The list below describes the minimal knowledge needed about the SDMX information model [1] so that we can start developing an application based on the SDMX standard:
Descriptor concepts: In order to make sense of some statistical data, we need to know the concepts associated to it (for example, the figure 1.2953 alone is pretty meaningless, but if we know that this is an exchange rate for the US dollar against the euro on the 23 November 2006, it starts to make more sense).
Packaging structure: Statistical data can be grouped together. The following levels are defined: the observation level (the measurement of some phenomenon), the series level (the measurement over time of some phenomenon, usually following a regular interval), the group level (group of series. A well-known example is the sibling group which contains a set of series which are identical except that they are measured with different frequencies) and the data set level (made up of several groups, for instance to cover a specific statistical domain). The descriptor concepts mentioned in point 1 can be attached at various levels in this hierarchy.
Dimensions and attributes: There are two types of descriptor concepts: the ones which both identify and describe the data are called dimensions, and those which are purely descriptive are called attributes.
Keys: Dimensions are grouped into keys, which allow the identification of a particular set of data (for example, a series). The key values are attached at the series level, and are given in a fixed sequence. By convention, frequency is the first descriptor concept, and the other concepts are assigned an order for that particular data set. Partial keys can be attached to groups.

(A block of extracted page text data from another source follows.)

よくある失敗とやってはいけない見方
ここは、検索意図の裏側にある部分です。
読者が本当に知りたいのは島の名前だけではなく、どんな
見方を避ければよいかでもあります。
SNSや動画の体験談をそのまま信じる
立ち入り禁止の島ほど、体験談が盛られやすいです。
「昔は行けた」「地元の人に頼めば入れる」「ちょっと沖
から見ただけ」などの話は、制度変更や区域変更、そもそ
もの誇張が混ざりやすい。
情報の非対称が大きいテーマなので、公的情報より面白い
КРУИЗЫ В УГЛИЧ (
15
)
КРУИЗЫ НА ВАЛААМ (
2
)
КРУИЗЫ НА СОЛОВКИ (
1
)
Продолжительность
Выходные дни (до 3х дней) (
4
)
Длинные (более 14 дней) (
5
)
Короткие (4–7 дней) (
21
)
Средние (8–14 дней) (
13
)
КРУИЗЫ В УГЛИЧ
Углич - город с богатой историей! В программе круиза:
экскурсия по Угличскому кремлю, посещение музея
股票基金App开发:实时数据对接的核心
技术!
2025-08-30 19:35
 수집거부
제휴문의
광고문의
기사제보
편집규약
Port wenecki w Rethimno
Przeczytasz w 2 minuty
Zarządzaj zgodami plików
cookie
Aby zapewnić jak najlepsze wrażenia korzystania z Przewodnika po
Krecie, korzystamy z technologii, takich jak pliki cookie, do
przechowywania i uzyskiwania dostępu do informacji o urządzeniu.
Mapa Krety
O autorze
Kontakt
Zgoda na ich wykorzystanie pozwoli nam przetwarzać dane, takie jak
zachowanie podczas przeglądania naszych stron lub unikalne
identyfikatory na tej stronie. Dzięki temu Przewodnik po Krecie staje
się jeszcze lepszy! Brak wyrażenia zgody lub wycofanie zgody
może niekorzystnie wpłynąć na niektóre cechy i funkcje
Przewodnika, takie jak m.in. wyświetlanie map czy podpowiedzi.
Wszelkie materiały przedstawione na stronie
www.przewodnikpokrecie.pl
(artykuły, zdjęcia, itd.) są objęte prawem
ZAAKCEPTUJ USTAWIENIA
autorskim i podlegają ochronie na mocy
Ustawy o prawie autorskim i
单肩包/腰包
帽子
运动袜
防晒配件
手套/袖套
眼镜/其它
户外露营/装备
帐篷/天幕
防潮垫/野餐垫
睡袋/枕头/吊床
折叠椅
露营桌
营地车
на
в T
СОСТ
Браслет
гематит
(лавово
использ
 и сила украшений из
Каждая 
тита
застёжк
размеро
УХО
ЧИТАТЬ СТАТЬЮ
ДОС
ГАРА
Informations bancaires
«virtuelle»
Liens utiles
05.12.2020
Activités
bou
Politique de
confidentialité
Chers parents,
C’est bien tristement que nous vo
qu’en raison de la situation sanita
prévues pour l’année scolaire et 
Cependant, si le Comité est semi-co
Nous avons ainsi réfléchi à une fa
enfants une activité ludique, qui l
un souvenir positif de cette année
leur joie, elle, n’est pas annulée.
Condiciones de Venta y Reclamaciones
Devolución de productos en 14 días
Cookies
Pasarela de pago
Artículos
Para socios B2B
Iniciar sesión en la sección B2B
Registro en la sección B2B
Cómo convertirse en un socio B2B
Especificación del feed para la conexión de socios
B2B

Code lists: Each possible value for a dimension is defined in a code list. Each value on that list is given a language-independent abbreviation (a code) and a language-specific description. Attributes are sometimes represented with codes, but sometimes represented by free-text values. This is fine as the purpose of an attribute is solely to describe and not to identify the data.
Data Structure Definitions: A Data Structure Definition (key family) specifies a set of concepts which describe and identify a set of data. It tells which concepts are dimensions (identification and description), and which are attributes (just description), and it gives the attachment level for each of these concepts, based on the packaging structure (Data Set, Group, Series, Observation) as well as their status (mandatory versus conditional). It also specifies which code lists provide possible values for the dimensions, as well as the possible values for the attributes, either as code lists or free text fields.
SDMX-ML supports various use cases and therefore defines several XML formats [2]. For the scope of this tutorial, the two following formats will be used:
The Structure Definition format . This format will be used to define the structure (concepts, code lists, dimensions, attributes, etc) of the key families.
The Compact format. This format will be used to define the data file. It is not a generic format (it is specific to a Data Structure Definition), but it is designed to support validation and is much more compact so as to support the exchange of large datasets.
Now that we know the basics, we can start developing our application.
We want to publish the euro foreign exchange reference rates data on our website. The first step is to analyze the kind of data we are dealing with, and then to create the Structure Definition file to represent this data. We will then generate a schema out of the Structure Definition file, which we will use to validate the data file. Finally, we will create the XML data file to be published on the website.
For the purpose of this exercise, the Data Structure Definition defined in the table below will be used [3].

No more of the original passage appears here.